EFEMP1-Mediated Regulation of Choroidal Vascular Dysfunction in Myopia: Insights Into the FOXO3/VEGFA Pathway as a Therapeutic Target.

Abstract

Purpose: This study investigates the role of EFEMP1 in choroidal vascular dysfunction and its implications for myopia progression, specifically focusing on the FOXO3/VEGFA signaling pathway as a potential therapeutic target.

Methods: We utilized adeno-associated virus (AAV) to overexpress and knock down EFEMP1 in the choroid of guinea pigs. Subsequent proteomic analyses were conducted on the choroidal tissue. We used Gene Ontology (GO) and the Kyoto Encyclopedia of Genes and Genomes (KEGG) to identify relevant pathways and genes. In vitro experiments were performed on RF/6A cells, where both EFEMP1 and FOXO3 underwent overexpression and knockdown. We conducted a series of cell culture experiments, including assessments of cell proliferation, migration, tube formation, and choroidal sprouting assays, to evaluate the functional effects of EFEMP1. Quantitative reverse transcription PCR and Western blot analyses were utilized to measure gene and protein expression levels.
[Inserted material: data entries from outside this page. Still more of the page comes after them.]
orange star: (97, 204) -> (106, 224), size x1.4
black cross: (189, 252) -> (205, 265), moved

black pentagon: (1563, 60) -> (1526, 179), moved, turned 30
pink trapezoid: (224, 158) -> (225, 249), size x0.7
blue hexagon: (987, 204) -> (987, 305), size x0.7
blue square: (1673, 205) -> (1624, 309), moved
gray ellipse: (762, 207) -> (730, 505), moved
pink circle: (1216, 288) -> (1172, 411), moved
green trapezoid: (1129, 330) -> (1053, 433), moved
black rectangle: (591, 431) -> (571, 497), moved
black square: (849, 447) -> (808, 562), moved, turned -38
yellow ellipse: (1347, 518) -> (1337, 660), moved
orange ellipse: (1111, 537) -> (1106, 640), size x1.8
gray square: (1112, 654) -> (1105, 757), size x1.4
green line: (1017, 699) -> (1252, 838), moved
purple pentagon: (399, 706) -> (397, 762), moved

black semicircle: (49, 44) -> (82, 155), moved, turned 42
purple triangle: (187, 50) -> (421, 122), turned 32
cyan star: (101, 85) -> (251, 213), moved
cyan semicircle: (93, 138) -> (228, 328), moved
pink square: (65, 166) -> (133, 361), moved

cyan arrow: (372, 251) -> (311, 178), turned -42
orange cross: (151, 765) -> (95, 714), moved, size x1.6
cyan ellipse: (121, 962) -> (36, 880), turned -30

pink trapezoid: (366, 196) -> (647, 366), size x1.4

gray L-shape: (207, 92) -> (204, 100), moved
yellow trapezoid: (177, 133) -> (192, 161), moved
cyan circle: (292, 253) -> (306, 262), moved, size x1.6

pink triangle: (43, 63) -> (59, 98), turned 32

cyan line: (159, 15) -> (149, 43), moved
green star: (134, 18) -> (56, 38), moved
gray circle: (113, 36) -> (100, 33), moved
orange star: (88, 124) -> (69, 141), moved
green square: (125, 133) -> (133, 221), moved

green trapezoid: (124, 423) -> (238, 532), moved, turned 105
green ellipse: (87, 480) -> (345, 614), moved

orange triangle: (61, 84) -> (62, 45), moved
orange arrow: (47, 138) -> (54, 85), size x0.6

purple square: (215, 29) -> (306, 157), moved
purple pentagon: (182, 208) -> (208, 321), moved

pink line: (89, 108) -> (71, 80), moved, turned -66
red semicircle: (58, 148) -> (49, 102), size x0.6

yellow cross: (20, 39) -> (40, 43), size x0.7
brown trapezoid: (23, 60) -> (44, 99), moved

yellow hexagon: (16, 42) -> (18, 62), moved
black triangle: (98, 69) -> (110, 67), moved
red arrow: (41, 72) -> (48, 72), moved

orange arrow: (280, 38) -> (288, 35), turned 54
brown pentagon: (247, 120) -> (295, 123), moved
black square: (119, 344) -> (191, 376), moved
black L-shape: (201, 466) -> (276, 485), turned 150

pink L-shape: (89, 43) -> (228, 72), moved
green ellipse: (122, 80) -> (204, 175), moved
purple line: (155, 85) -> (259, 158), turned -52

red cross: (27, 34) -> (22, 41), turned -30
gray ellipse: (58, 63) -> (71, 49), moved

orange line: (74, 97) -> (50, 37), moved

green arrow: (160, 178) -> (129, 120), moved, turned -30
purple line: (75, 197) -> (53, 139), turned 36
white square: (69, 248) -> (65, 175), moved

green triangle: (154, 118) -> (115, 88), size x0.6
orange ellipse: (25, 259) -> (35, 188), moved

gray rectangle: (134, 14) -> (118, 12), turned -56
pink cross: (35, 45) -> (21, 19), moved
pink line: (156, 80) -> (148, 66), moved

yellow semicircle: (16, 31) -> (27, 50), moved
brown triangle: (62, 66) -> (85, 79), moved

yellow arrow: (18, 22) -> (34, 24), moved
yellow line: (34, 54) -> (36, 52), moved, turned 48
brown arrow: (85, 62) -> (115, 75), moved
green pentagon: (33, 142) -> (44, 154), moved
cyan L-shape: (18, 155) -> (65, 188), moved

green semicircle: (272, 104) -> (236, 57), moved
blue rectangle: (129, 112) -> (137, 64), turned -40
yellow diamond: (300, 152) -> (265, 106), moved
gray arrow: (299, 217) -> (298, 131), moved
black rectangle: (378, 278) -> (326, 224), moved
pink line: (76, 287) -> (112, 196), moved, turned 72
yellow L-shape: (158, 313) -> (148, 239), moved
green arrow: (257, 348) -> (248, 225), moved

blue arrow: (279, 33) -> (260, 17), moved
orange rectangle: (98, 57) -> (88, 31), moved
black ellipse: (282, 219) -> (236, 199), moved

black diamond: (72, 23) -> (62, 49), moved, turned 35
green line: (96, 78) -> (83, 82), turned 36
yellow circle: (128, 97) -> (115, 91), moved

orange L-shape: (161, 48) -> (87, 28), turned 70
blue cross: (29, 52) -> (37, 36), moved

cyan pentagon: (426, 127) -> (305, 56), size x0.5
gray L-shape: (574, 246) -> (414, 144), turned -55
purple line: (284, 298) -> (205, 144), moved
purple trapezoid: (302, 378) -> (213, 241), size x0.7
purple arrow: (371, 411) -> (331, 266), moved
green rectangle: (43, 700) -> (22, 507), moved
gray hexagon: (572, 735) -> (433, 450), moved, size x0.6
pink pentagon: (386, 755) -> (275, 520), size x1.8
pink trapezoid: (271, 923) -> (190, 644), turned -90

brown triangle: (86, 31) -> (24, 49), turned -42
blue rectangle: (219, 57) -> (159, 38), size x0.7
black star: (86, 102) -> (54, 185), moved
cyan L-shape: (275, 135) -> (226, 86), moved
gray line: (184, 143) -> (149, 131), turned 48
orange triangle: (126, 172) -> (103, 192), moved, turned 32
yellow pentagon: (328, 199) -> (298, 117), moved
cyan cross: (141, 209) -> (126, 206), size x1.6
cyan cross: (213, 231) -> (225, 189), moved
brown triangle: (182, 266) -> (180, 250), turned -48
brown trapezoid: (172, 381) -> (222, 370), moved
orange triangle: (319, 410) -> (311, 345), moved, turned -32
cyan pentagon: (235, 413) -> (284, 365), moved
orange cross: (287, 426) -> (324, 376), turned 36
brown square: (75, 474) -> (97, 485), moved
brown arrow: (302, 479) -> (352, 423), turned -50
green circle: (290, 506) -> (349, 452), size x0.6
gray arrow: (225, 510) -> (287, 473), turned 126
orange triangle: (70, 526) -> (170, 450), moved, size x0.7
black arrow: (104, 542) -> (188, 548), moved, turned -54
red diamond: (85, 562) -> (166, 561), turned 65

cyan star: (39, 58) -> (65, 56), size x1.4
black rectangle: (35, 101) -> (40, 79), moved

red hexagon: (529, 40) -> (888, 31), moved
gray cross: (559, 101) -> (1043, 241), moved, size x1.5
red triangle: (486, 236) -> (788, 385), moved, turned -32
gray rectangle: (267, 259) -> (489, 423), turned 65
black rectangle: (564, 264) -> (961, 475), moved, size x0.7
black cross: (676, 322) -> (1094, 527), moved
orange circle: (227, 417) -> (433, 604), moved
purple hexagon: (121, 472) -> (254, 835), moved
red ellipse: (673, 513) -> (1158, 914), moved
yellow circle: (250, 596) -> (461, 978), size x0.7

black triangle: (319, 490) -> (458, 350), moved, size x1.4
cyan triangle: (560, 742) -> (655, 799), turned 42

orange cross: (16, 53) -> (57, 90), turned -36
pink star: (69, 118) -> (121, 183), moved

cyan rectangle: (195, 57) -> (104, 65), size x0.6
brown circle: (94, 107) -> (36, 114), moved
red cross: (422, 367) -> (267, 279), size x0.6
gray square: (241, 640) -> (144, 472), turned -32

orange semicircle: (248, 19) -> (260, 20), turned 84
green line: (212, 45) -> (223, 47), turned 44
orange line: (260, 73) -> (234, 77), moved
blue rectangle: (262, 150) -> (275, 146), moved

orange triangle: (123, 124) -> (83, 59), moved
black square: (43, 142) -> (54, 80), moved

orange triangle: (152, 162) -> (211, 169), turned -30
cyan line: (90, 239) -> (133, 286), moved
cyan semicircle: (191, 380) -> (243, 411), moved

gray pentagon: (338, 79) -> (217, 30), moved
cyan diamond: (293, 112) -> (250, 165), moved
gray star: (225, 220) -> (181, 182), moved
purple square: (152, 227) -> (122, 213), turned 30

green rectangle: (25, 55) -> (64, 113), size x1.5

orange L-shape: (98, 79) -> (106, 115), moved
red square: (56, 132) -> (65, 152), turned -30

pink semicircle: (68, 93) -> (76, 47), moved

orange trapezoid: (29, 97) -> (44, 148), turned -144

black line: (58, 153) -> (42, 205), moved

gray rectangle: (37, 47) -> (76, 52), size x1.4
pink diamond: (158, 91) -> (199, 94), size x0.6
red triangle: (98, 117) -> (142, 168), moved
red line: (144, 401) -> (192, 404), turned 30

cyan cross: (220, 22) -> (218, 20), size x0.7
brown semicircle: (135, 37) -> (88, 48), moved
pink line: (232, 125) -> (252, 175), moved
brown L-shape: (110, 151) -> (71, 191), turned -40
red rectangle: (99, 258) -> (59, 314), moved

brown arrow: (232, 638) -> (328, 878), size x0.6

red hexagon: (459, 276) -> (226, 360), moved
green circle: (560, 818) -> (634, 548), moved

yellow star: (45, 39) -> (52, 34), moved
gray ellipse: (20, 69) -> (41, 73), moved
Results: Silencing EFEMP1 significantly reduced choroidal vascular dysfunction and slowed the progression of myopia. Proteomic analysis demonstrated that EFEMP1 regulates FOXO3 activity, resulting in increased VEGFA expression in RF/6A cells and promoting angiogenesis. Conversely, knockdown of FOXO3 led to decreased VEGFA levels, confirming that EFEMP1 modulates VEGFA expression through FOXO3.

Conclusions: Targeting EFEMP1 may offer a novel therapeutic strategy for the prevention and treatment of myopia by alleviating associated vascular dysregulation. Further exploration of the FOXO3/VEGFA pathway could provide additional insights into therapeutic interventions for myopia.